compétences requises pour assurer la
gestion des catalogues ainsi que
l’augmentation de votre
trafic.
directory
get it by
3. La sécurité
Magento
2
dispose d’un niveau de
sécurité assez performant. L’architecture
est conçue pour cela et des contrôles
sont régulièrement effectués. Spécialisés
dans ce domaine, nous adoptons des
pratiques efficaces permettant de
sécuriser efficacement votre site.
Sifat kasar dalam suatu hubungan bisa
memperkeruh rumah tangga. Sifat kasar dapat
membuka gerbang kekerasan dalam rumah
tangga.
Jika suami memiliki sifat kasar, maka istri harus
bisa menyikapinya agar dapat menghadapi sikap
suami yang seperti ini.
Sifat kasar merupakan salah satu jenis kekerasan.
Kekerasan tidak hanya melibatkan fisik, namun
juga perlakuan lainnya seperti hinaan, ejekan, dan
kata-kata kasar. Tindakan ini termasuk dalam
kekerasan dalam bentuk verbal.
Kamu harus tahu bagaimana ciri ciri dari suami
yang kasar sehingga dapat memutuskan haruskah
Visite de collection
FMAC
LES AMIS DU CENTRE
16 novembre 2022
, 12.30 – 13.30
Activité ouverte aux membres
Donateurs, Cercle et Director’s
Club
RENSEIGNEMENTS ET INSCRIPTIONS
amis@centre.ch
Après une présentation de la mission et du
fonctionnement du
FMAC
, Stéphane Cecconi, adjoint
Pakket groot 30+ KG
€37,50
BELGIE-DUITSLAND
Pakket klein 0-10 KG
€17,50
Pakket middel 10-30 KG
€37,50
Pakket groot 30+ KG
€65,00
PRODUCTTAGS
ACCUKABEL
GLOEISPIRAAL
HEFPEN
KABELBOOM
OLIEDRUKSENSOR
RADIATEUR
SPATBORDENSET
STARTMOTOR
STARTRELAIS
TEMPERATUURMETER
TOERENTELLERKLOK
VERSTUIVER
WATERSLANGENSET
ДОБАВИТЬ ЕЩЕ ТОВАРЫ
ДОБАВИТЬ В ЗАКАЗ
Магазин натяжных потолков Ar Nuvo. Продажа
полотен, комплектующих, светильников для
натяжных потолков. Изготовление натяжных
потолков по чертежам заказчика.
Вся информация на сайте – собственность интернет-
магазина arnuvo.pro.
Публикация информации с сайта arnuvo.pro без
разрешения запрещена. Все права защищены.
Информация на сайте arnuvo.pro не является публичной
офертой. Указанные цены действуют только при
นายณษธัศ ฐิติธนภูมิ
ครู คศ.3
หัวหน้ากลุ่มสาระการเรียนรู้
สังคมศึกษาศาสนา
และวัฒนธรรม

WHAT YOU ARE ASKED TO DO: Pull out all lines of the data with the string "rumah".

RESPONSE TO THIS TASK:
memperkeruh rumah tangga. Sifat kasar dapat
membuka gerbang kekerasan dalam rumah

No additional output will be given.